If the lateral market dries up completely that would mean we are in a full blown recession and you have just as much change of not being retained by that US firm or sacked as an associate. Even then you could qualify into an area like R&I that is recession proof and would have high lateral demand in a counter-cycle.

(8)(0)

Anonymous

I would go to MC just for the quality of training and the breadth of practice areas – you may find you like an area of law that you would not have had the opportunity to qualify into at a US firm

(4)(2)

Anon

If the lateral market dries up that rather suggests the whole market has dried up – I’m not saying MC is an absolute safe job in that scenario (see ‘08-09) but I would fancy my chances much more there than at a US firm. The US London market has absolutely exploded since the last financial crisis, I would bet decent money they will shed lawyers like crazy when the next one rolls around.

(6)(0)

Ass

There’s really no reason not to train at an MC firm if you can. US firms’ mid level associates are disproportionately MC/SC laterals because they’ve had the best training. As for money – really the only reason to go to a US firm – you have more than enough money as a MC NQ and can always move later.

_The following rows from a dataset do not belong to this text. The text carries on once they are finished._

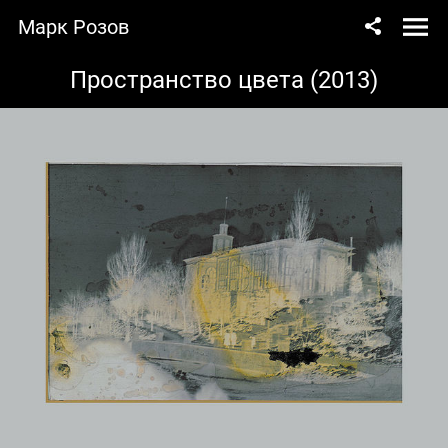
Марк Розов
Пространство цвета (2013)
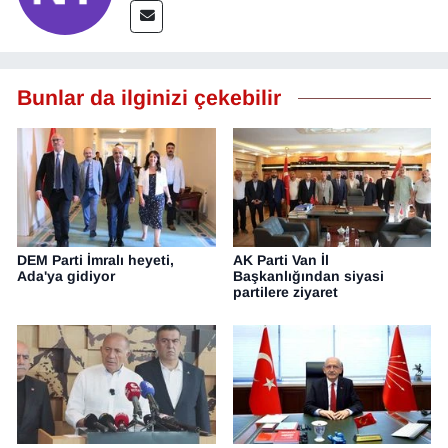
Bunlar da ilginizi çekebilir
DEM Parti İmralı heyeti,
AK Parti Van İl
Ada'ya gidiyor
Başkanlığından siyasi
partilere ziyaret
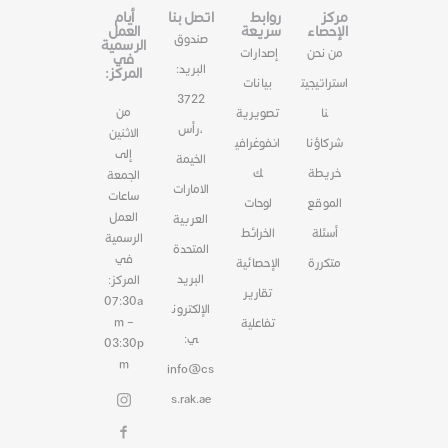
مركز
روابط
اتصل بنا
أيام
الإحصاء
سريعة
العمل
صندوق
الرسمية
من نحن
إصدارات
في
البريد:
المركز:
استراتيجيت
بيانات
3722
من
نا
تصويرية
،رأس
الاثنين
شركاؤنا
انفوغرافي
إلى
الخيمة
خريطة
ك
الجمعة
الامارات
ساعات
الموقع
لوحات
العمل
العربية
أسئلة
الخرائط
الرسمية
المتحدة
في
متكررة
الإحصائية
البريد
المركز:
تقارير
07:30a
الإلكترون
m –
تفاعلية
ي:
03:30p
m
info@cs
s.rak.ae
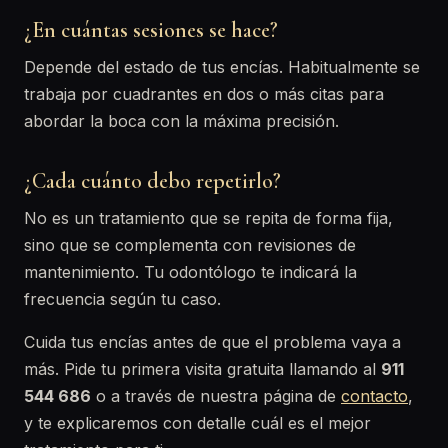
¿En cuántas sesiones se hace?
Depende del estado de tus encías. Habitualmente se
trabaja por cuadrantes en dos o más citas para
abordar la boca con la máxima precisión.
¿Cada cuánto debo repetirlo?
No es un tratamiento que se repita de forma fija,
sino que se complementa con revisiones de
mantenimiento. Tu odontólogo te indicará la
frecuencia según tu caso.
Cuida tus encías antes de que el problema vaya a
más. Pide tu primera visita gratuita llamando al
911
544 686
o a través de nuestra página de
contacto
,
y te explicaremos con detalle cuál es el mejor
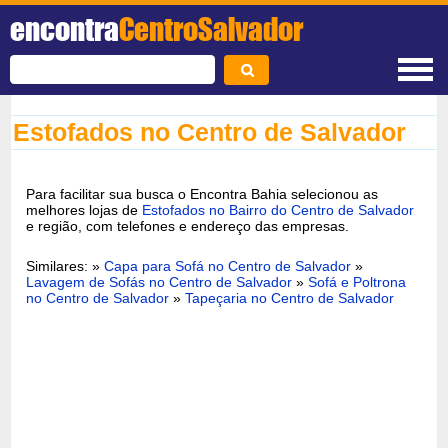
encontra
CentroSalvador
Estofados no Centro de Salvador
Para facilitar sua busca o Encontra Bahia selecionou as
melhores lojas de
Estofados no Bairro do Centro de Salvador
e região, com telefones e endereço das empresas.
Similares: »
Capa para Sofá no Centro de Salvador
»
Lavagem de Sofás no Centro de Salvador
»
Sofá e Poltrona
no Centro de Salvador
»
Tapeçaria no Centro de Salvador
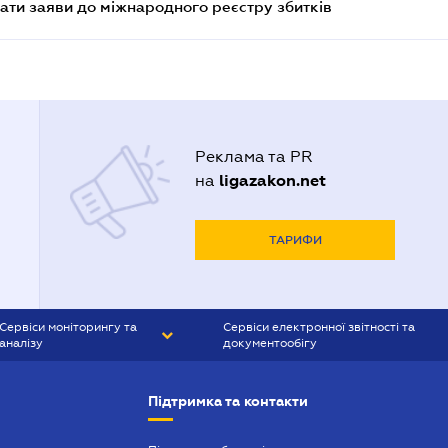
ати заяви до міжнародного реєстру збитків
Реклама та PR
ligazakon.net
на
ТАРИФИ
Сервіси моніторингу та
Сервіси електронної звітності та
аналізу
документообігу
CONTR AGENT
Liga:REPORT
Підтримка та контакти
SMS-МАЯК
VERDICTUM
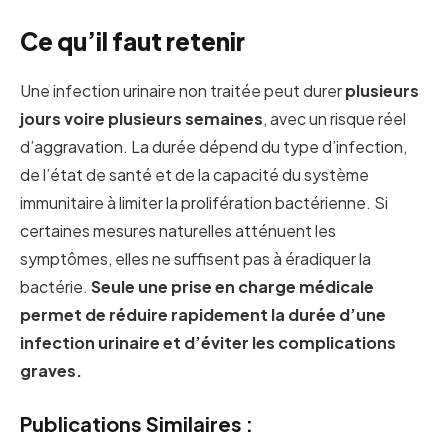
Ce qu’il faut retenir
Une infection urinaire non traitée peut durer
plusieurs
jours voire plusieurs semaines
, avec un risque réel
d’aggravation. La durée dépend du type d’infection,
de l’état de santé et de la capacité du système
immunitaire à limiter la prolifération bactérienne. Si
certaines mesures naturelles atténuent les
symptômes, elles ne suffisent pas à éradiquer la
bactérie.
Seule une prise en charge médicale
permet de réduire rapidement la durée d’une
infection urinaire et d’éviter les complications
graves.
Publications Similaires :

It’s much like university – you wouldn’t go to Hull over Oxford just because Hull gave you a scholarship. So why would you get yourself sub standard training in the profession you want to do for the rest of your life just for a bit more money in your early twenties?

(2)(1)

Random passer by

What a rubbish analogy. So the US firm offering the full scholarship is Hull then?

I think a better analogy would be if a kid was looking to qualify as a solicitor in London and had to choose between a BA from Harvard/Yale on full scholarship (US firm) or a BA in Law from Oxford (UK Magic Circle). Both equally prestigious and will get you where you need to get to. However one will be more comfortable for a British born and raised youngster and will better prepare you for the role after 3 years, but the other could be life changing and will expose you to things at high level that you otherwise may not experience. Even that doesn’t sit perfectly but probably more accurate than your rubbish.

(4)(3)

Sensible

It’s one of those lazy stereotypes that’s MC has amazing training and US firms are just full of cowboys flying by the seat of their pants and shouting about “learning on the job”.

It’s a relic of the time when even the biggest US firms had only 50-100 people in London, whereas now K&E has over 400 and I expect LW has more than that.

For the firms you listed, I wouldn’t put Skadden in the same bracket as K&E, LW and Weil. Skadden’s London strategy hasn’t succeeded over the last 15 years and their reliance on Russian clients is obviously not a winner for the foreseeable future.

If you think you want to be a transactional lawyer working in PE, finance, restructuring or funds, you’re likely better off at a US firm. If you want to be a litigator or advisory lawyer, MC is probably still a better bet.